When working with problem solvers, try to understand their perspective and appreciate their gifts of discernment and analysis. Know that they don’t intentionally bog things down with their hyper-focus. Their goals are honorable, though they may pursue them in disruptive ways.

Minimizing Challenges

Problem-solving leaders shouldn’t be expected to forsake their analytical skills or interests, but they can certainly use them in more helpful ways. All organizations have problems, requiring people with keen eyes and minds to solve them.

Problem solvers can learn to develop good personal relationships with peers and subordinates, thus ensuring greater trust in people, processes, practices and products, Dr.

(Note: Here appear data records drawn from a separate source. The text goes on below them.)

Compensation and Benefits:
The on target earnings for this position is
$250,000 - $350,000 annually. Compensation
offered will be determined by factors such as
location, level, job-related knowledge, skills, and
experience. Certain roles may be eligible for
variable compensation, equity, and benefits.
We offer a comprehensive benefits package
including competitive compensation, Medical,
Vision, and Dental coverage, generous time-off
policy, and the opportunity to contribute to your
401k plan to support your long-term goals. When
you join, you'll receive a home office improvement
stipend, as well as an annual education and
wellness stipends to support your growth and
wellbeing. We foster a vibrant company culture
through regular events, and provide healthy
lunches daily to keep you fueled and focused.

Chestnut suggests. An experienced executive coach can help them reduce skepticism and embrace challenges realistically. Rewarding relationships help dull fears of trouble and build greater confidence in well-managed systems. Getting to know problem solvers and hearing them out helps them appreciate relationships and focus on people over data.

Problem-solving leaders can develop better people skills and recognize how others respond to their actions. A coach can guide them through this process, helping them see how defiant or critical questions invite resistance. Leaders can learn to present their ideas more effectively, with everyone’s best interests in mind—a decidedly more palatable proposition. They can work on accepting feedback and consensus. They can express their intentions honorably and seek collaboration sincerely. Ultimately, they’ll learn to work the relationship side of the equation and be rewarded with better professional experiences.

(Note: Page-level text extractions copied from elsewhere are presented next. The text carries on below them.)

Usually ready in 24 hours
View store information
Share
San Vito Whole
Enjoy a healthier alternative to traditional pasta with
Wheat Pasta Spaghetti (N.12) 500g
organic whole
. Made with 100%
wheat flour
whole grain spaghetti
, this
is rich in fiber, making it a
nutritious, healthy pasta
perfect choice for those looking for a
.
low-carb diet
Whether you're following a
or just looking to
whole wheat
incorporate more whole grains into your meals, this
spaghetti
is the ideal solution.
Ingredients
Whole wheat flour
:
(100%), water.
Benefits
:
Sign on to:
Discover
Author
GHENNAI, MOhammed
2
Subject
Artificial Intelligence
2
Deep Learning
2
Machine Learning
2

Chronic problem solvers make the greatest strides in overcoming their foundational fears by seeing, admitting and facing them. A coach will point out that searching for problems is a sign of anxiety or negative thinking. A leader’s confidence is the best weapon to override fears and build positivity.

Uncertainty is a given in leadership and life, and self-assurance is vital to achieving success. Problem solvers know they have the skills to identify and mitigate risks, but they also want to trust their abilities to tackle major issues and decisions. Problems are plentiful enough; no one needs to go looking for more. Train your staff to tackle lesser problems, and delegate appropriately. Qualified employees with excellent judgment can lighten your load and any associated anxiety.

Problem-solving leaders must find an effective balance between their analytical skills and everyday time constraints by allowing others to help them. With a healthier mindset, free from fear and anxiety, they can manage problems constructively and unify people, without frustrating or discouraging them.